Crescendo in ambienti “estremi” dove la lotta per la sopravvivenza si gioca su un “fazzoletto” di terreno, il pino mugo con l’evoluzione ha imparato che il proprio sviluppo è molto più facile da effettuarsi tramite propaggine piuttosto che con la normale propagazione da seme.
Quindi molto spesso all’interno della mugheta si trovano esemplari che hanno radicato in diverse zone del tronco e dei rami per creare piante secondarie, e ancora più spesso tendono ad abbandonare il nebari originario, favorendo le nuove radici che si sono sviluppate in posizioni di accrescimento più strategiche.
Questo pino mugo come descritto originariamente possedeva due apparati radicali (la base originaria ed il secondo nodo che trovandosi appoggiato sul terreno aveva prodotto abbondanti radici). La base originaria però era oramai inattiva pertanto la pianta viene rinvasata in posizione inclinata per sollevare la prima parte del tronco e portare la vegetazione in cascata. Viene ripulita la prima parte del tronco per scolpire il grosso jin ed evidenziare il movimento a trivella della parte morta.

Un grosso ramo tagliato al momento della raccolta in natura viene anch’esso trasformato in jin seguendo l’andamento a spirale delle fibre del legno. In questo caso lavoro solamente servendomi di attrezzi manuali per rispettare la natura del legno (2008).
Nel pino mugo spesso la parte più interna del legno marcisce , anche questo è uno stratagemma per la sopravvivenza, non è raro trovare piante che hanno radici all’interno del proprio stesso tronco per nutrirsi del legno in decomposizione. In natura ogni risorsa va utilizzata nella lotta per la vita.

E’ evidente ora il punto dove la pianta aveva ricreato il suo apparato radicale, la vena viva che parte dalle radici verso la chioma è ben marcata. La legna secca ripulita viene trattata con il fuoco per eliminare i residui della lavorazione ed in seguito bagnata e protetta con liquido jin. Il doppio movimento a spirale del tronco è ben valorizzato e conferisce alla pianta una drammaticità tipica dell’ambiente estremo da cui proviene.
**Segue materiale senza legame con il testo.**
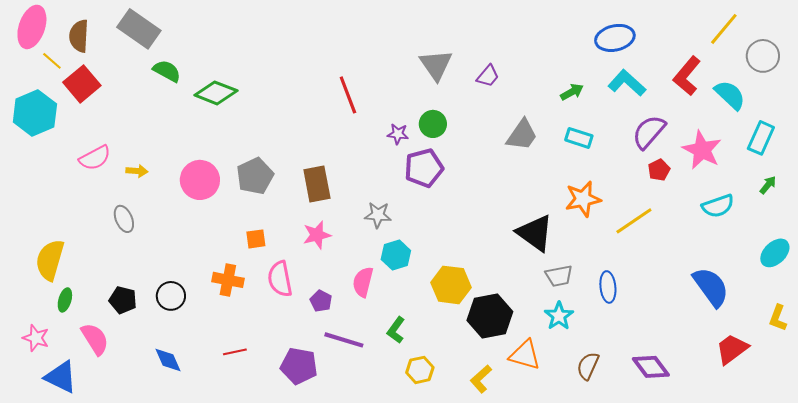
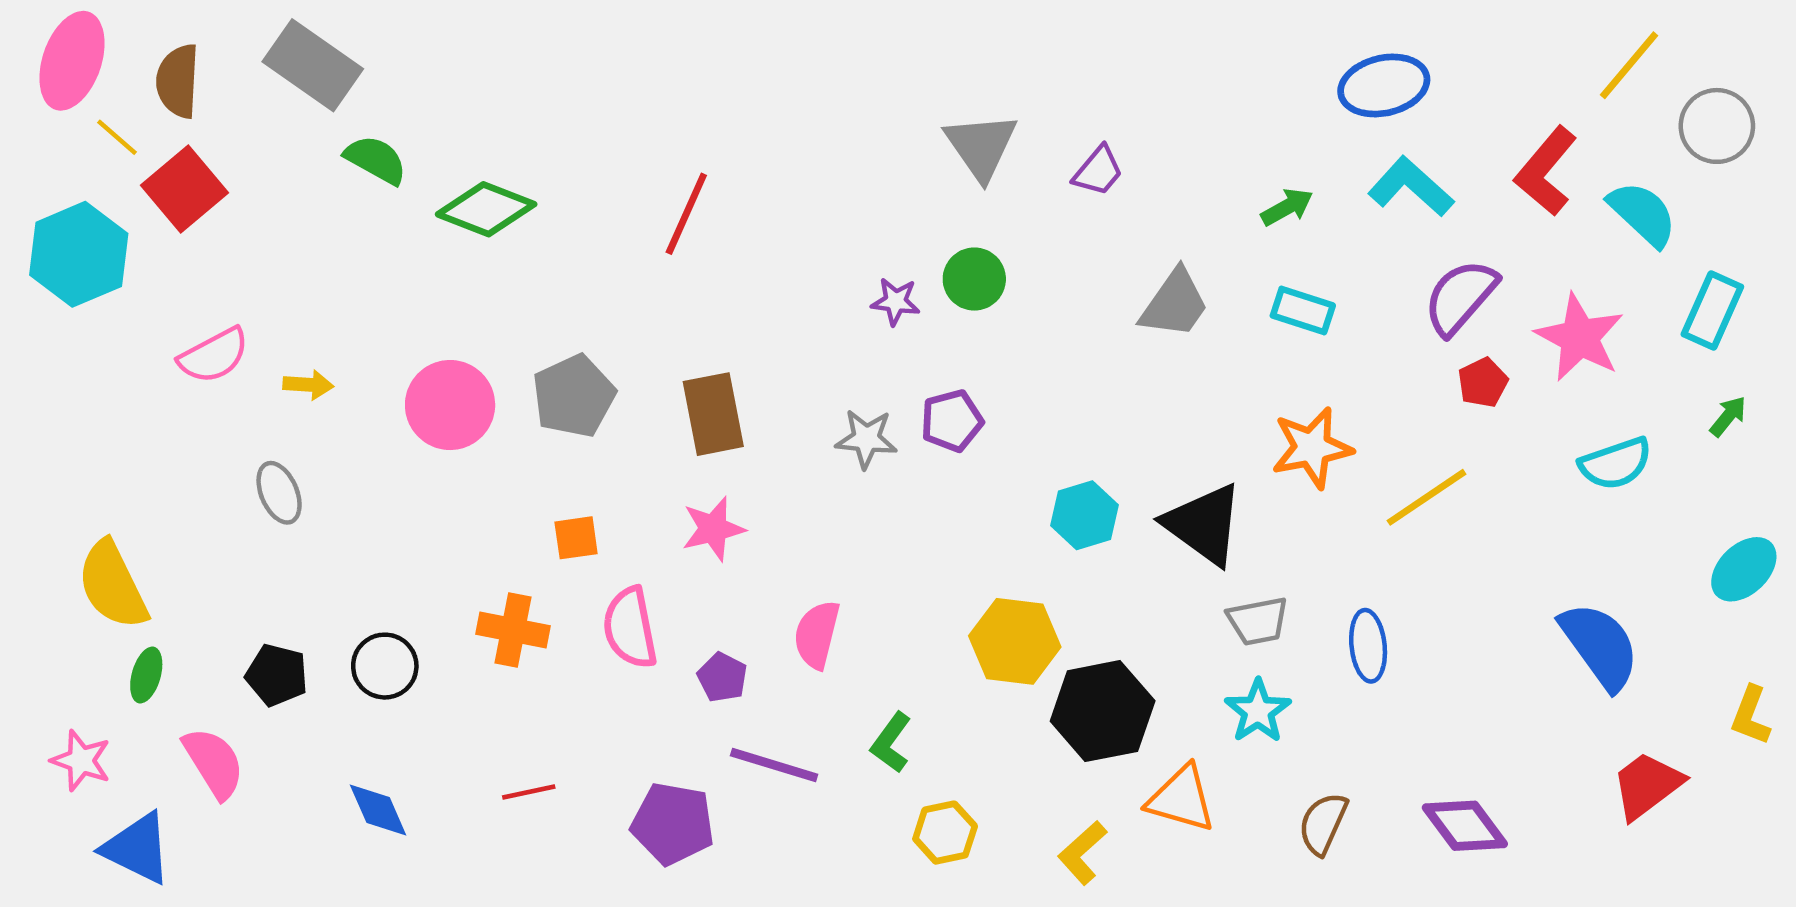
red line: (348, 95) -> (686, 214), moved, turned 45
purple pentagon: (424, 168) -> (952, 421), moved, size x0.7
gray star: (378, 215) -> (866, 439), moved
cyan hexagon: (396, 255) -> (1085, 515), moved
yellow semicircle: (50, 260) -> (113, 585), turned -42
A fine agosto 2009 sono stato invitato come dimostratore al “Late Summer Meeting” nel giardino del famoso bonsaista tedesco Walter Pall.
Durante la giornata ho eseguito il primo lavoro sulla chioma di questo pino mugo.
Con l’applicazione di rafia ed alcuni tiranti i due grossi rami che compongono la disordinata chioma vengono avvicinati in modo da poter costruire apice e ramo primario nel disegno finale in cascata del futuro bonsai. I rami vengono legati e messi in posizione cercando di creare un fluido scorrere tra parte morta e parte viva.
La pianta al termine di un ulteriore step di lavorazione sulla chioma nell’Autunno 2011. Credo che in questo pino si possano riscontrare tutte le caratteristiche della specie descritte in precedenza che ne fanno un ottimo materiale per bonsai sempre nel rispetto dei tempi fisiologici di questa essenza.